■ Exercise description
Reproduce the data below in full and to the letter, images excepted.
********
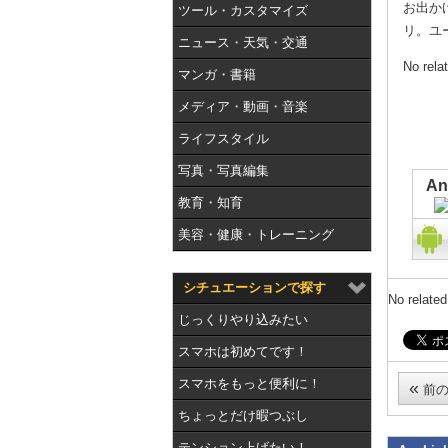
お出か
ツール・カスタマイズ
リ。ユ
ニュース・天気・交通
No rela
マンガ・書籍
メディア・動画・音楽
ライフスタイル
写真・写真編集
A
教育・知育
美容・健康・トレーニング
シチュエーションで探す
No related
じっくりやり込みたい
スマホは初めてです！
スマホをもっと便利に！
«
前の
ちょっとだけ暇つぶし
テンション上げたい！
********
■ The completed task
お出か
ツール・カスタマイズ
リ。ユ
ニュース・天気・交通
No rela
マンガ・書籍
メディア・動画・音楽
ライフスタイル
写真・写真編集
A
教育・知育
美容・健康・トレーニング
シチュエーションで探す
No related
じっくりやり込みたい
スマホは初めてです！
スマホをもっと便利に！
«
前の
ちょっとだけ暇つぶし
テンション上げたい！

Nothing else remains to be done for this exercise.